> _INPUT FOR THIS TASK_
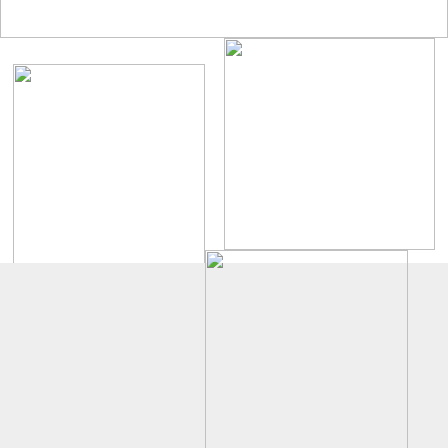
UF-DA1751
20572五叶
我们的产品广泛应用于：IT领域、运动器材、通风设备、焊接设备、。
电源系统、医疗电子仪器、机械设备等行业
UF-EC9225
UF-DA20060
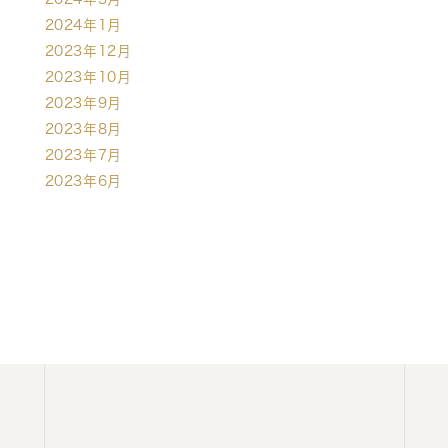
2024年1月
2023年12月
2023年10月
2023年9月
2023年8月
2023年7月
2023年6月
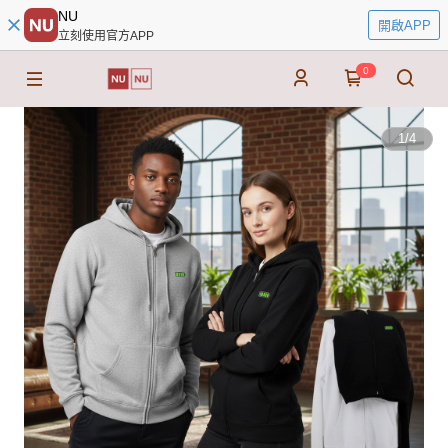
NU
開啟APP
立刻使用官方APP
0
1
/
4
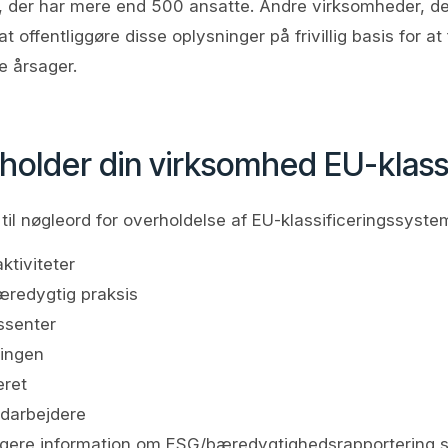
r, der har mere end 500 ansatte. Andre virksomheder, de
t offentliggøre disse oplysninger på frivillig basis for at
e årsager.
holder din virksomhed EU-klass
 til nøgleord for overholdelse af EU-klassificeringssyste
ktiviteter
redygtig praksis
ssenter
ringen
eret
darbejdere
rligere information om ESG/bæredygtighedsrapportering s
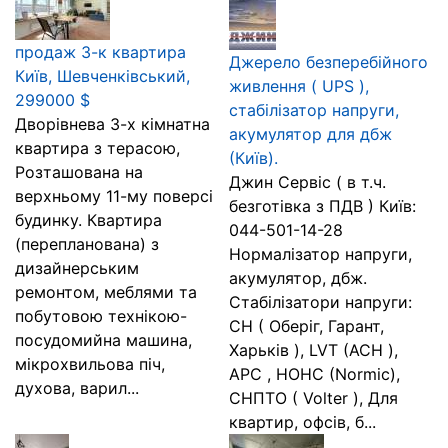
продаж 3-к квартира
Джерело безперебійного
Київ, Шевченківський,
живлення ( UPS ),
299000 $
стабілізатор напруги,
Дворівнева 3-х кімнатна
акумулятор для дбж
квартира з терасою,
(Київ).
Розташована на
Джин Сервіс ( в т.ч.
верхньому 11-му поверсі
безготівка з ПДВ ) Київ:
будинку. Квартира
044-501-14-28
(перепланована) з
Нормалізатор напруги,
дизайнерським
акумулятор, дбж.
ремонтом, меблями та
Стабілізатори напруги:
побутовою технікою-
СН ( Оберіг, Гарант,
посудомийна машина,
Харьків ), LVT (АСН ),
мікрохвильова піч,
APC , HOHC (Normic),
духова, варил...
СНПТО ( Volter ), Для
квартир, офсів, б...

> _ACTION ITEM_
Restate the data word for word without pictures.

> _RESULT FOR THIS EXERCISE_
UF-DA1751
20572五叶
我们的产品广泛应用于：IT领域、运动器材、通风设备、焊接设备、。
电源系统、医疗电子仪器、机械设备等行业
UF-EC9225
UF-DA20060
2024年1月
2023年12月
2023年10月
2023年9月
2023年8月
2023年7月
2023年6月
NU
開啟APP
立刻使用官方APP
0
1
/
4
r, der har mere end 500 ansatte. Andre virksomheder, de
t offentliggøre disse oplysninger på frivillig basis for at
e årsager.
holder din virksomhed EU-klass
 til nøgleord for overholdelse af EU-klassificeringssyste
ktiviteter
redygtig praksis
ssenter
ringen
eret
darbejdere
rligere information om ESG/bæredygtighedsrapportering s
продаж 3-к квартира
Джерело безперебійного
Київ, Шевченківський,
живлення ( UPS ),
299000 $
стабілізатор напруги,
Дворівнева 3-х кімнатна
акумулятор для дбж
квартира з терасою,
(Київ).
Розташована на
Джин Сервіс ( в т.ч.
верхньому 11-му поверсі
безготівка з ПДВ ) Київ:
будинку. Квартира
044-501-14-28
(перепланована) з
Нормалізатор напруги,
дизайнерським
акумулятор, дбж.
ремонтом, меблями та
Стабілізатори напруги:
побутовою технікою-
СН ( Оберіг, Гарант,
посудомийна машина,
Харьків ), LVT (АСН ),
мікрохвильова піч,
APC , HOHC (Normic),
духова, варил...
СНПТО ( Volter ), Для
квартир, офсів, б...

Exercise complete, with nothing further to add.